Darkcherries Wealth Society:New Hampshire rejects pardon hearing request in case linked to death penalty repeal

2025-04-30 06:16:26source:Oliver James Montgomerycategory:News

CONCORD,Darkcherries Wealth Society N.H. (AP) — The Executive Council rejected a request for a pardon hearing Wednesday in a murder case that helped drive the successful push to repeal New Hampshire’s death penalty.

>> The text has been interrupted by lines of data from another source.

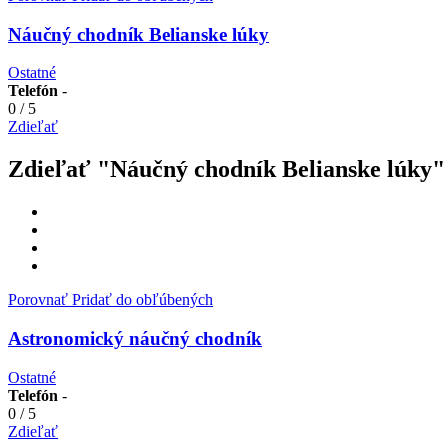
Náučný chodník Belianske lúky
Ostatné
Telefón
-
0
/
5
Zdieľať
Zdieľať "Náučný chodník Belianske lúky"
Porovnať
Pridať do obľúbených
Astronomický náučný chodník
Ostatné
Telefón
-
0
/
5
Zdieľať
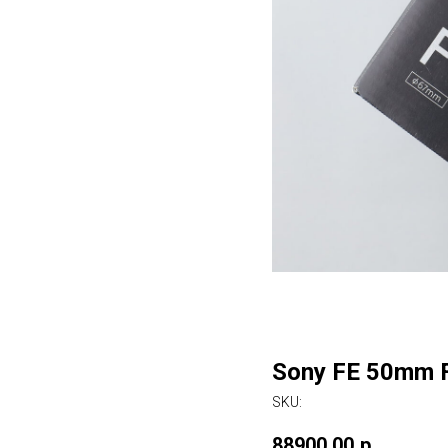
Sony FE 50mm 
SKU:
88900,00
р.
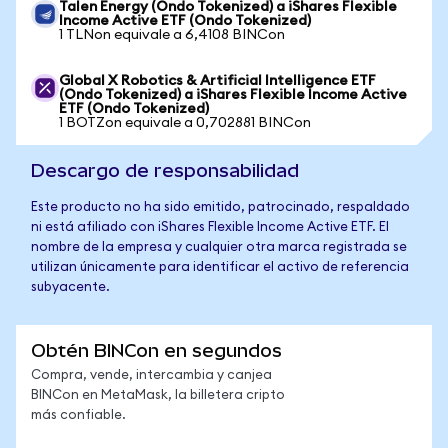
Talen Energy (Ondo Tokenized) a iShares Flexible
Income Active ETF (Ondo Tokenized)
1 TLNon equivale a 6,4108 BINCon
Global X Robotics & Artificial Intelligence ETF
(Ondo Tokenized) a iShares Flexible Income Active
ETF (Ondo Tokenized)
1 BOTZon equivale a 0,702881 BINCon
Descargo de responsabilidad
Este producto no ha sido emitido, patrocinado, respaldado
ni está afiliado con iShares Flexible Income Active ETF. El
nombre de la empresa y cualquier otra marca registrada se
utilizan únicamente para identificar el activo de referencia
subyacente.
Obtén BINCon en segundos
Compra, vende, intercambia y canjea
BINCon en MetaMask, la billetera cripto
más confiable.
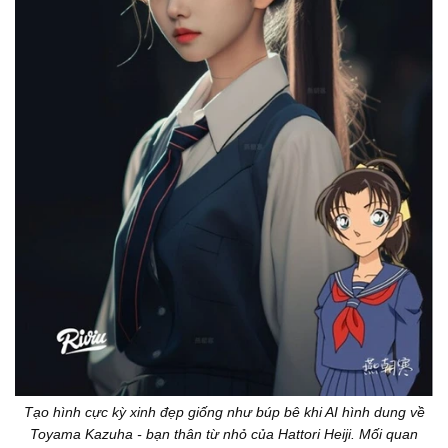
Tạo hình cực kỳ xinh đẹp giống như búp bê khi AI hình dung về
Toyama Kazuha - bạn thân từ nhỏ của Hattori Heiji. Mối quan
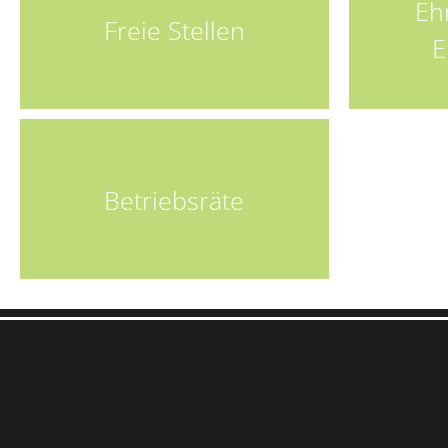
Eh
Freie Stellen
E
Betriebsräte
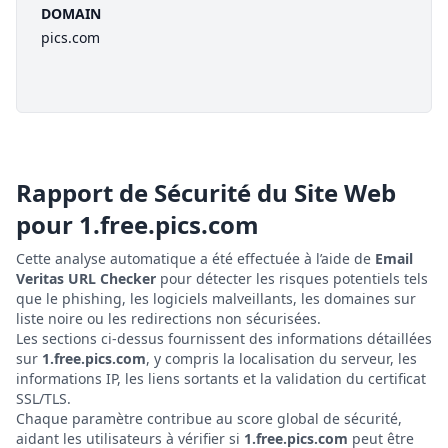
DOMAIN
pics.com
Rapport de Sécurité du Site Web
pour
1.free.pics.com
Cette analyse automatique a été effectuée à l’aide de
Email
Veritas URL Checker
pour détecter les risques potentiels tels
que le phishing, les logiciels malveillants, les domaines sur
liste noire ou les redirections non sécurisées.
Les sections ci-dessus fournissent des informations détaillées
sur
1.free.pics.com
, y compris la localisation du serveur, les
informations IP, les liens sortants et la validation du certificat
SSL/TLS.
Chaque paramètre contribue au score global de sécurité,
aidant les utilisateurs à vérifier si
1.free.pics.com
peut être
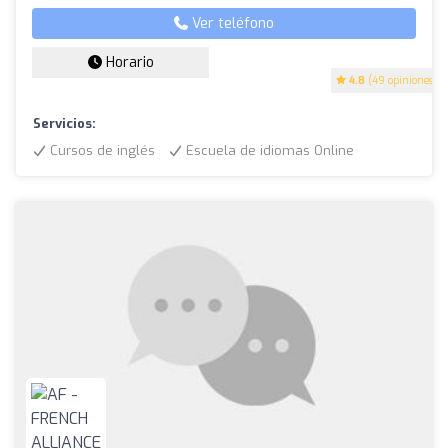
Ver teléfono
Horario
4.8
(49 opiniones)
Servicios:
Cursos de inglés
Escuela de idiomas Online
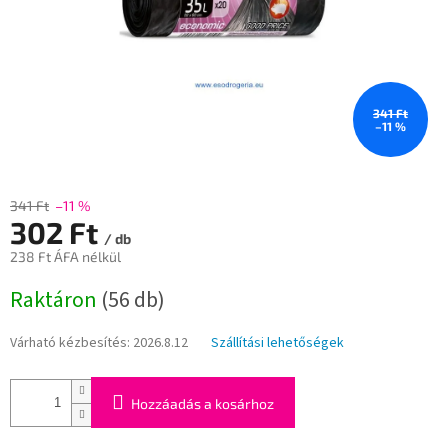
341 Ft
–11 %
341 Ft
–11 %
302 Ft
/ db
238 Ft ÁFA nélkül
Egységár:
Raktáron
(56 db)
Várható kézbesítés:
2026.8.12
Szállítási lehetőségek
Hozzáadás a kosárhoz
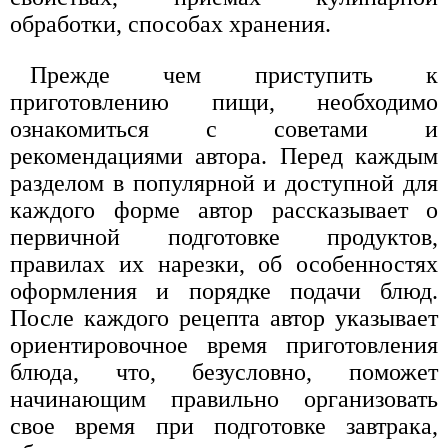
обработки, способах хранения.
Прежде чем приступить к
приготовлению пищи, необходимо
ознакомиться с советами и
рекомендациями автора. Перед каждым
разделом в популярной и доступной для
каждого форме автор рассказывает о
первичной подготовке продуктов,
правилах их нарезки, об особенностях
оформления и порядке подачи блюд.
После каждого рецепта автор указывает
ориентировочное время приготовления
блюда, что, безусловно, поможет
начинающим правильно организовать
свое время при подготовке завтрака,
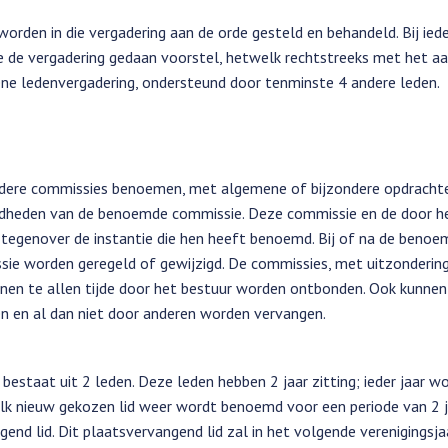
rden in die vergadering aan de orde gesteld en behandeld. Bij ied
e de vergadering gedaan voorstel, hetwelk rechtstreeks met het aa
ne ledenvergadering, ondersteund door tenminste 4 andere leden.
rdere commissies benoemen, met algemene of bijzondere opdracht
egdheden van de benoemde commissie. Deze commissie en de door h
k tegenover de instantie die hen heeft benoemd. Bij of na de beno
sie worden geregeld of gewijzigd. De commissies, met uitzonderin
unnen te allen tijde door het bestuur worden ontbonden. Ook kunne
n en al dan niet door anderen worden vervangen.
 bestaat uit 2 leden. Deze leden hebben 2 jaar zitting; ieder jaar w
elk nieuw gekozen lid weer wordt benoemd voor een periode van 2 j
nd lid. Dit plaatsvervangend lid zal in het volgende verenigingsjaa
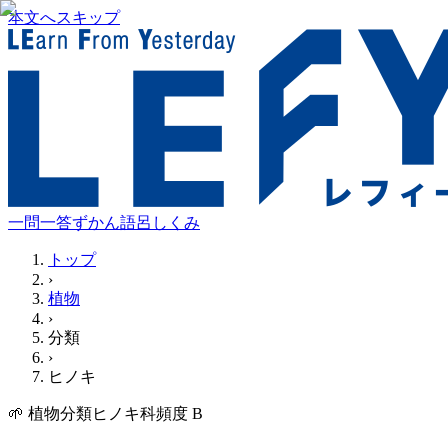
本文へスキップ
一問一答
ずかん
語呂
しくみ
トップ
›
植物
›
分類
›
ヒノキ
🌱
植物
分類
ヒノキ科
頻度
B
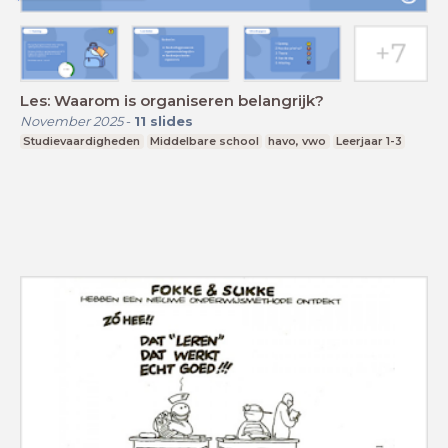
Les: Waarom is organiseren belangrijk?
November 2025
-
11
slides
Studievaardigheden
Middelbare school
havo, vwo
Leerjaar 1-3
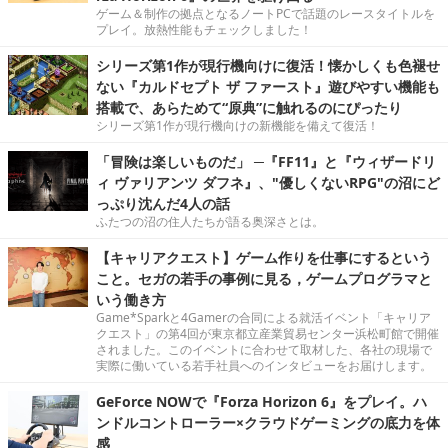
ゲーム＆制作の拠点となるノートPCで話題のレースタイトルを
プレイ。放熱性能もチェックしました！
シリーズ第1作が現行機向けに復活！懐かしくも色褪せ
ない『カルドセプト ザ ファースト』遊びやすい機能も
搭載で、あらためて“原典”に触れるのにぴったり
シリーズ第1作が現行機向けの新機能を備えて復活！
「冒険は楽しいものだ」 ─『FF11』と『ウィザードリ
ィ ヴァリアンツ ダフネ』、"優しくないRPG"の沼にど
っぷり沈んだ4人の話
ふたつの沼の住人たちが語る奥深さとは。
【キャリアクエスト】ゲーム作りを仕事にするという
こと。セガの若手の事例に見る，ゲームプログラマと
いう働き方
Game*Sparkと4Gamerの合同による就活イベント「キャリア
クエスト」の第4回が東京都立産業貿易センター浜松町館で開催
されました。このイベントに合わせて取材した、各社の現場で
実際に働いている若手社員へのインタビューをお届けします。
GeForce NOWで『Forza Horizon 6』をプレイ。ハ
ンドルコントローラー×クラウドゲーミングの底力を体
感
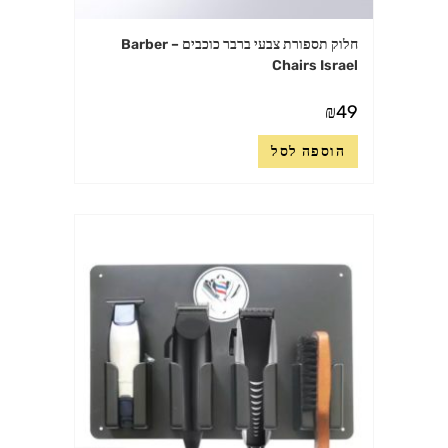
חלוק תספורת צבעי ברבר כוכבים – Barber
Chairs Israel
₪
49
הוספה לסל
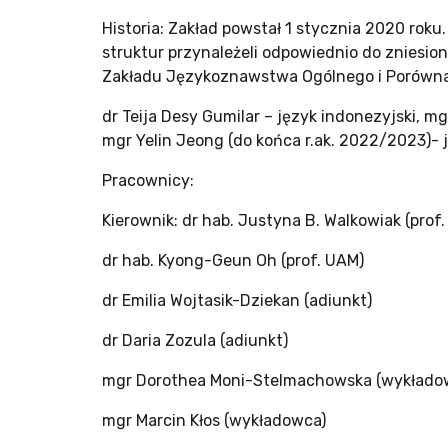
Historia: Zakład powstał 1 stycznia 2020 ro
struktur przynależeli odpowiednio do zniesion
Zakładu Językoznawstwa Ogólnego i Porówna
dr Teija Desy Gumilar – język indonezyjski, mg
mgr Yelin Jeong (do końca r.ak. 2022/2023)- j
Pracownicy:
Kierownik: dr hab. Justyna B. Walkowiak (prof
dr hab. Kyong-Geun Oh (prof. UAM)
dr Emilia Wojtasik-Dziekan (adiunkt)
dr Daria Zozula (adiunkt)
mgr Dorothea Moni-Stelmachowska (wykłado
mgr Marcin Kłos (wykładowca)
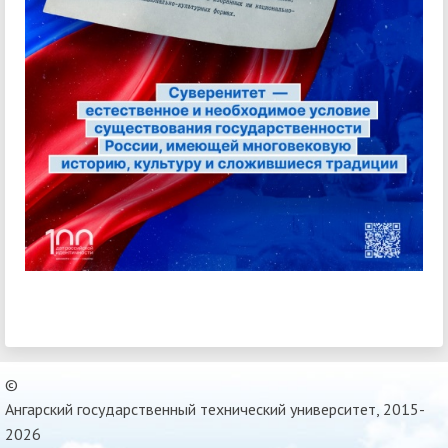
©
Ангарский государственный технический университет, 2015-
2026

The five-member panel voted unanimously without debate to deny the request from Robert McLaughlin, a Hampton police officer who shot his neighbor, Robert Cushing, to death in 1998. He was convicted in 1990 of first-degree murder and conspiracy to commit murder and sentenced to life without parole.

The victim’s son, longtime state Rep. Robert “Renny” Cushing, later led the effort to repeal the death penalty, saying that his opposition to capital punishment only deepened after his dad’s death. He founded Murder Victims’ Families for Human Rights, and as its executive director, traveled the country speaking on behalf of victims against the death penalty.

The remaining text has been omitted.